West Bank Huwara Palestine Israel
The dead bodies of two Palestinians, who the Israeli military said stabbed and wounded an Israeli soldier, after they were shot dead by Israeli forces in the village of Hewara, Nablus December 27, 2015. REUTERS/Zakaria Sedda

Two Palestinians shot dead by the IDF had attacked and wounded soldiers, claimed Israeli authorities. Mohammed Sbaaneh, 17, and relative Nour Eddine Sbaaneh, 23, were killed near Hewara checkpoint near Nablus in the West Bank today (Sunday 27 December).
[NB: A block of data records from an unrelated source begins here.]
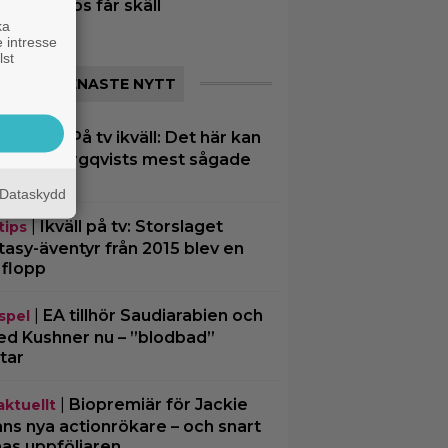
arner Bros får skäll
ka
 intresse
lst
SENASTE NYTT
|
På tv ikväll: Det här kan
nsk film
a Kjell Bergqvists mest sågade
m
Dataskydd
|
Ikväll på tv: Storslaget
tips
tasy-äventyr från 2015 blev en
 flopp
|
EA tillhör Saudiarabien och
spel
ed Kushner nu – ”blodbad”
tar
|
Biopremiär för Jackie
aktuellt
ns nya actionrökare – och snart
mas uppföljaren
According to Israel's military, two IDF soldiers were injured in the attack, one of them shot by other Israeli soldiers in a case of "friendly fire" as they attempted to shoot the attackers. Both Israeli soldiers were removed to a field hospital, one with a stab wound to the face, the other with a bullet wound in the leg. Neither are thought to have been seriously wounded.

In a statement Israel said: "Forces on site responded to the imminent danger and fired towards the attackers, resulting in their death. An initial inquiry suggests an additional soldier was injured as a result of the fire directed towards the attackers."

Since October 2015, an estimated 141 Palestinians have been killed in an upsurge of violence across Israel and the Occupied Territories, along with 20 Israelis and one US citizen. Israel claims the vast majority of Palestinians killed were in the act of carrying out attacks, though many Palestinians dispute this.

Jerusalem bus stop attack
Israeli police stand next to the covered body of a Palestinian attacker, who was shot dead after driving a car into Israelis at a bus stop in Jerusalem Getty

Many of the attacks involve lone Palestinians armed only with knives or using cars as weapons. Also on Sunday, another Palestinian was shot dead after reportedly ramming his car into Israeli forces in the same area. He was identified as 58-year-old Maher al-Jabi. Earlier on Sunday another Palestinian was arrested after stabbing an Israeli soldier near a bus station in Jerusalem.

The level of violence in the region has risen so much in recent months, that there are concerns it may mark the beginning of the "Third Intifada." The latest attempt by the US to broker a peace agreement collapsed in April 2015. Israel's Prime Minister Benjamin Netanyahu blames the Palestinian Authority (PA) for encouraging and inciting the attacks - a claim the PA denies.